The UndocuBlack Network aims to highlight the black immigrant experience to “blackify” the country’s understanding of the undocumented population.
The UndocuBlack Network aims to highlight the black immigrant experience to “blackify” the country’s understanding of the undocumented population.
For many immigrants, being open about their unauthorized status, is not an easy decision to make.
But it was particularly tough for Denea Joseph, especially since her story didn’t fall in line with the dominant immigration narrative, which is typically portrayed as a Latino issue.
Joseph is an immigrant from Belize, a nation on the eastern coast of Central America. She came to the United States with her grandmother when she was seven years old.
“As a black person within the undocumented community … it’s easy for you to fall through the wayside whether voluntarily or involuntarily,” said Joseph, 22, now a senior at UCLA.
For Joseph, being vocal about her identity is crucial at a time when the White House is ramping up efforts to deport unauthorized immigrants with criminal records. She wants to show that not all immigrants are Latino and that her community also fears deportation.
A 2015 Pew Research Center study showed that an estimated 575,000 black immigrants were living in the U.S. without authorization in 2013. Black immigrants come from African and Caribbean nations such as Jamaica, Haiti, Nigeria and Kenya.
Joseph is part of a national effort, known as the UndocuBlack Network, that aims to highlight the black immigrant experience to “blackify” the country’s understanding of the undocumented population and make it easier for the black undocumented community to access necessary resources. There are members in Los Angeles.
Members of the UndocuBlack Network are holding discussions about the black immigrant experience across Southern California. They met at Cal State San Bernardino on Monday, March 13.
Joseph said people often are confused to hear that black people can also be undocumented immigrants.
“We have to be aware that there are different identities within the undocumented community,” said Maria Barragan, coordinator for the DREAMers Resource and Success Center at Cal State San Bernardino.
“We’re not all Latino, Hispanic, or Mexican,” she said.
There are about 3 million unauthorized immigrants in California. While most are from Mexico, undocumented black immigrants also have settled here, according to the Migration Policy Institute, a nonprofit, nonpartisan think tank in Washington, D.C.
About 25,000 are from African countries, and some 2,000 originate from the Caribbean, data from the institute showed.
And they, too, risk deportation.
Unauthorized Mexican immigrants in the U.S. have been advised to prepare for possible deportation. U.S. immigration agents have targeted those with past criminal records or with previous deportation orders.
Joseph stresses that black undocumented immigrants also are vulnerable, especially because of racial profiling.
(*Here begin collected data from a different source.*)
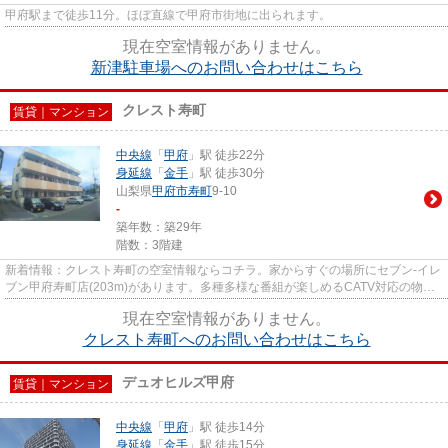
甲府駅まで徒歩11分。ほぼ直線で甲府市街地に出られます。
現在空室情報がありません。
新津駐車場へのお問い合わせはこちら
クレスト寿町
賃貸｜マンション
中央線
「
甲府
」駅 徒歩22分
身延線
「
金手
」駅 徒歩30分
山梨県
甲府市
寿町
9-10
-
築年数：築29年
階数：3階建
新着情報：クレスト寿町の空室情報ならコチラ。家からすぐの場所にセブン-イレ
ブン甲府寿町店(203m)があります。多種多様な番組が楽しめるCATV対応の物件
となっています。光ファイバー...
現在空室情報がありません。
クレスト寿町へのお問い合わせはこちら
デュオヒルズ甲府
賃貸｜マンション
中央線
「
甲府
」駅 徒歩14分
身延線
「
金手
」駅 徒歩15分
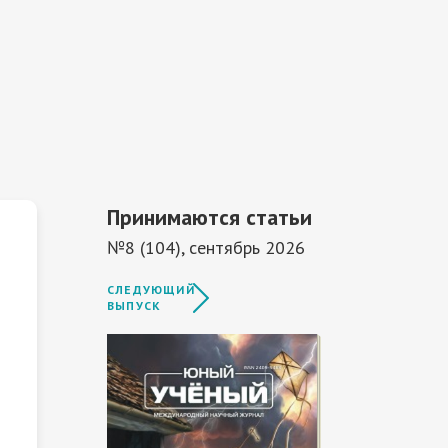
Принимаются статьи
№8 (104), сентябрь 2026
СЛЕДУЮЩИЙ
ВЫПУСК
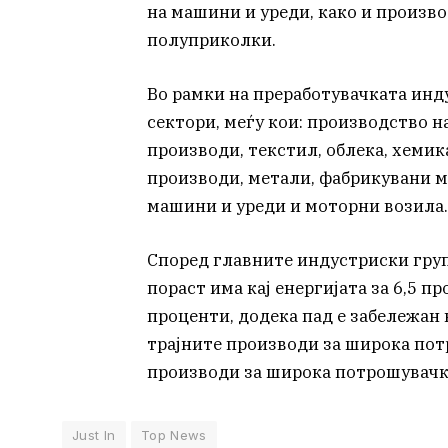
на машини и уреди, како и произв
полуприколки.
Во рамки на преработувачката инд
сектори, меѓу кои: производство н
производи, текстил, облека, хеми
производи, метали, фабрикувани м
машини и уреди и моторни возила.
Според главните индустриски групи
пораст има кај енергијата за 6,5 
проценти, додека пад е забележан 
трајните производи за широка пот
производи за широка потрошувачка
Just In
Top News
“No matter what, I may not be criminalized for my undocumented identity, but I’m criminalized by my existence,” Joseph said.
Black immigrants make up 5 percent of the unauthorized immigration U.S. population, but they made up 10 percent of all immigrants in removal proceedings between 2003 and 2015, according to a report, recently released by the Black Alliance for Just Immigration and New York University Law School’s Immigrant Rights Clinic.
For Joseph, making others become aware of these issues can help the undocumented community combat deportations and eventually achieve some kind of immigration reform.
“We have work to do,” she said. “We will only achieve comprehensive immigration reform if we work together.”